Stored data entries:

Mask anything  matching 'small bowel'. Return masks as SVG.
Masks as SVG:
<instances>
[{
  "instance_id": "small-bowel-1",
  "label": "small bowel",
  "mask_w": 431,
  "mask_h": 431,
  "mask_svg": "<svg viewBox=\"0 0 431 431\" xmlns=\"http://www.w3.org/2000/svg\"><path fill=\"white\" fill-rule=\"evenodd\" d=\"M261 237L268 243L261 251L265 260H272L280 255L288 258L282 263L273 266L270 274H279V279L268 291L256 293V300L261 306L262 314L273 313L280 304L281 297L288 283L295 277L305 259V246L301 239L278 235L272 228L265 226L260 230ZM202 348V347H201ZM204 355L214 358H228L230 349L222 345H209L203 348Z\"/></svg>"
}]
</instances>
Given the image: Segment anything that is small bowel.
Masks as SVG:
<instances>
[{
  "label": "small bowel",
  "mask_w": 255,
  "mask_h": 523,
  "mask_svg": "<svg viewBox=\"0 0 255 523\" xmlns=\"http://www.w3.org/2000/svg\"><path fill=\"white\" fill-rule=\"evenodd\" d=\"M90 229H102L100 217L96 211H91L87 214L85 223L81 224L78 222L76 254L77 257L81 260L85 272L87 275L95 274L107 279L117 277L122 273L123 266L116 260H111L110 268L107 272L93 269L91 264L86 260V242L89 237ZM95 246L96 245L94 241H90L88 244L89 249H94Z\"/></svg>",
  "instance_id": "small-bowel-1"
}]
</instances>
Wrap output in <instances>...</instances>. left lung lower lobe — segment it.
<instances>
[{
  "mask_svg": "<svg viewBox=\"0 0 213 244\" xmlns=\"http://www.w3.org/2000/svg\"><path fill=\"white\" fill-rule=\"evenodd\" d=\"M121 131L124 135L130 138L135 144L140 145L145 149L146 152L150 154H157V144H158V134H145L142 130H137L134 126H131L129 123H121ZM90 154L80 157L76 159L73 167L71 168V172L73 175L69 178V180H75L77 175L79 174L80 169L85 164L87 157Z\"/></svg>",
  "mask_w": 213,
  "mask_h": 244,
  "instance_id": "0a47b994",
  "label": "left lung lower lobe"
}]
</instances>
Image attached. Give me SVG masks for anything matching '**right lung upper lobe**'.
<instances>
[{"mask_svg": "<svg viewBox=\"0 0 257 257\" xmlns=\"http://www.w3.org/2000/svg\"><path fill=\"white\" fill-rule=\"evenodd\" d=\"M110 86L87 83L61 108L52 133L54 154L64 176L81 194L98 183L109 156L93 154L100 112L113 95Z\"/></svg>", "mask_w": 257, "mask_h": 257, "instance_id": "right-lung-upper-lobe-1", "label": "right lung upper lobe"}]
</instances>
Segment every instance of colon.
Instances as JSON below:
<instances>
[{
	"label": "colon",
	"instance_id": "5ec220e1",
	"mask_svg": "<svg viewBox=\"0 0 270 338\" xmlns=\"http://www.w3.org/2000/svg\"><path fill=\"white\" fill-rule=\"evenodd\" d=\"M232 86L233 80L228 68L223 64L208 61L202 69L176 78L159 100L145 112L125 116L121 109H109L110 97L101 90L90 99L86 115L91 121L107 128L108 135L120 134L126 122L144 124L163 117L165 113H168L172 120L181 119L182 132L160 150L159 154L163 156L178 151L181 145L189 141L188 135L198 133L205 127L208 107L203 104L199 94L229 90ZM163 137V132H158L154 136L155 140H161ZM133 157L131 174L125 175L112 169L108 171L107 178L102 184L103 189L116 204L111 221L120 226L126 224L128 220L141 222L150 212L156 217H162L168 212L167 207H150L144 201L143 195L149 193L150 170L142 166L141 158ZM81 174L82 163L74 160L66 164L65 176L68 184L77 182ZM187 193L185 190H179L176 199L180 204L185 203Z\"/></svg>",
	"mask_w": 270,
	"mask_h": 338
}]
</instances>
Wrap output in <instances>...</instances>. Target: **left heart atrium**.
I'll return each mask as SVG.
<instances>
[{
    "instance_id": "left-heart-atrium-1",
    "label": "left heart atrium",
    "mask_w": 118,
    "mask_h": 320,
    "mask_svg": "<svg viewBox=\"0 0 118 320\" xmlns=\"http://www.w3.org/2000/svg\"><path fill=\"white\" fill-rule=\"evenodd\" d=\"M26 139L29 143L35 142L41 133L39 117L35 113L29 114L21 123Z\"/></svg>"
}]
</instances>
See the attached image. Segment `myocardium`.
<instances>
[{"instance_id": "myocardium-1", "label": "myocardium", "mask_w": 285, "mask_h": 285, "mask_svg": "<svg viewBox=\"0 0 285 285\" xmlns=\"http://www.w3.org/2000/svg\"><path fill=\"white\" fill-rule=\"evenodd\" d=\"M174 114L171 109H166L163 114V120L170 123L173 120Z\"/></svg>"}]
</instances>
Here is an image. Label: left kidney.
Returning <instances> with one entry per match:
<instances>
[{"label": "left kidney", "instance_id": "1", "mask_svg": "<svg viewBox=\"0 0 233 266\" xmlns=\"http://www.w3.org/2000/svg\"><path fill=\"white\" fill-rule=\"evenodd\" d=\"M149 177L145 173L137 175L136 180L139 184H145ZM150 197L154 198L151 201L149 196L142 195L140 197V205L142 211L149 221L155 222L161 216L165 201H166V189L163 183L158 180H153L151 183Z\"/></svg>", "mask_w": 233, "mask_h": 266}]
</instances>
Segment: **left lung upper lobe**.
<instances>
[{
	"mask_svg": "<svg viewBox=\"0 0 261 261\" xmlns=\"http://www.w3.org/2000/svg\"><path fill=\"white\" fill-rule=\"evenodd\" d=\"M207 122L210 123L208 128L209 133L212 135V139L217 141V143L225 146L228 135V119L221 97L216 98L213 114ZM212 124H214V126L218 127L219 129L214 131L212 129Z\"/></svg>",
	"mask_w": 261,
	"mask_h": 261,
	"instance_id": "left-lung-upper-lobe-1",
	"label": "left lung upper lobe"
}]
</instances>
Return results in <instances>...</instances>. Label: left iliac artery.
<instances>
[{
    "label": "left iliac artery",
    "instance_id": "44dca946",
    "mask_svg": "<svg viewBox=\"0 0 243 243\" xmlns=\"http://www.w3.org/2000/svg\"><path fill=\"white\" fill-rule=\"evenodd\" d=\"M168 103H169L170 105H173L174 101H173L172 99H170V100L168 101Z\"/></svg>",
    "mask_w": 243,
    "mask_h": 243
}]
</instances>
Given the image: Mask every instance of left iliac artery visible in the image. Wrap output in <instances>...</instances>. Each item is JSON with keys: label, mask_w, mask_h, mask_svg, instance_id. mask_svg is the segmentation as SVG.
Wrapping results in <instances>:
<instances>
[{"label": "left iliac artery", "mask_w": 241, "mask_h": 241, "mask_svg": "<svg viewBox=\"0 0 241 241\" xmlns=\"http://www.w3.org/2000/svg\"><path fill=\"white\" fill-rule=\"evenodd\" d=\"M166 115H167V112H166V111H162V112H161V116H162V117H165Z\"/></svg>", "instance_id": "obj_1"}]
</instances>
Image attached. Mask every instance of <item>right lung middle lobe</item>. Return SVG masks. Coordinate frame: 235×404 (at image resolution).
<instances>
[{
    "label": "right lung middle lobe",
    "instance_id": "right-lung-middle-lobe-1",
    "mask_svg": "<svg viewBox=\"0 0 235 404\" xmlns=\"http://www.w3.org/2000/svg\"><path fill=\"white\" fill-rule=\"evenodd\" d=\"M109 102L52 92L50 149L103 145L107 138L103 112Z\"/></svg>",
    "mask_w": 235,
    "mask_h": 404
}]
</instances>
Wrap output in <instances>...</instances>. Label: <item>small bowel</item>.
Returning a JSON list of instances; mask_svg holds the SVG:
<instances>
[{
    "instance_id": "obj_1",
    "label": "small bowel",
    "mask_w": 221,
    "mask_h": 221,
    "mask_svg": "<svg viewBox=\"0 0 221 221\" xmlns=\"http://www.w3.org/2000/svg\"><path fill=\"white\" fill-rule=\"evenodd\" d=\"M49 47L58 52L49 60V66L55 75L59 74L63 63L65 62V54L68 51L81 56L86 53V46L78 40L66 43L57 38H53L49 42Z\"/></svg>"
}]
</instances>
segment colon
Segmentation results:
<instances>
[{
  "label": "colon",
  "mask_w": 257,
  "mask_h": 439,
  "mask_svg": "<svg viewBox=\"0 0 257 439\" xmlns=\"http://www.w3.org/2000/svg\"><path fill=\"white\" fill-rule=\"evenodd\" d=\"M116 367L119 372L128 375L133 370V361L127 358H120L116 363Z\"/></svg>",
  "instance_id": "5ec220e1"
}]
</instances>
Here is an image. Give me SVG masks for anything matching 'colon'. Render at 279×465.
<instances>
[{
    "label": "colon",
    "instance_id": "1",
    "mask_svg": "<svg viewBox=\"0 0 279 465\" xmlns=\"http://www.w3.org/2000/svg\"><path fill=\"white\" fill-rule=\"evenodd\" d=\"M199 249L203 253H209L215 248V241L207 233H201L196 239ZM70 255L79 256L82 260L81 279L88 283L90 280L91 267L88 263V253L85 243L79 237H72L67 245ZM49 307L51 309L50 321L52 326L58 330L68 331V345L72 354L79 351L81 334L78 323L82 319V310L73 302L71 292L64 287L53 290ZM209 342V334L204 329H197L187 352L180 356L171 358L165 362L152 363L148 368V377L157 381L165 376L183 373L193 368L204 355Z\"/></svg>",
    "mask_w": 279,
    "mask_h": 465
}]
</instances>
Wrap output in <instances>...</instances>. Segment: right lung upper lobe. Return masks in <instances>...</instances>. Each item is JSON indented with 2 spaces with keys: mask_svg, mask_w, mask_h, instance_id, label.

▸ **INSTRUCTIONS TO FOLLOW**
Reproduce without change every line of the entries above, from the one containing "Here is an image. Give" through the last.

▸ **SOLVED EXERCISE**
Here is an image. Give me SVG masks for anything matching 'colon'. Render at 279×465.
<instances>
[{
    "label": "colon",
    "instance_id": "1",
    "mask_svg": "<svg viewBox=\"0 0 279 465\" xmlns=\"http://www.w3.org/2000/svg\"><path fill=\"white\" fill-rule=\"evenodd\" d=\"M199 249L203 253H209L215 248V241L207 233H201L196 239ZM70 255L79 256L82 260L81 279L88 283L90 280L91 267L88 263V253L85 243L79 237H72L67 245ZM49 307L51 309L50 321L52 326L58 330L68 331V345L72 354L79 351L81 334L78 323L82 319V310L73 302L71 292L64 287L53 290ZM209 342V334L204 329H197L187 352L180 356L171 358L165 362L152 363L148 368V377L157 381L165 376L183 373L193 368L204 355Z\"/></svg>",
    "mask_w": 279,
    "mask_h": 465
}]
</instances>
Wrap output in <instances>...</instances>. Segment: right lung upper lobe. Return masks in <instances>...</instances>. Each item is JSON indented with 2 spaces with keys: mask_svg, mask_w, mask_h, instance_id, label.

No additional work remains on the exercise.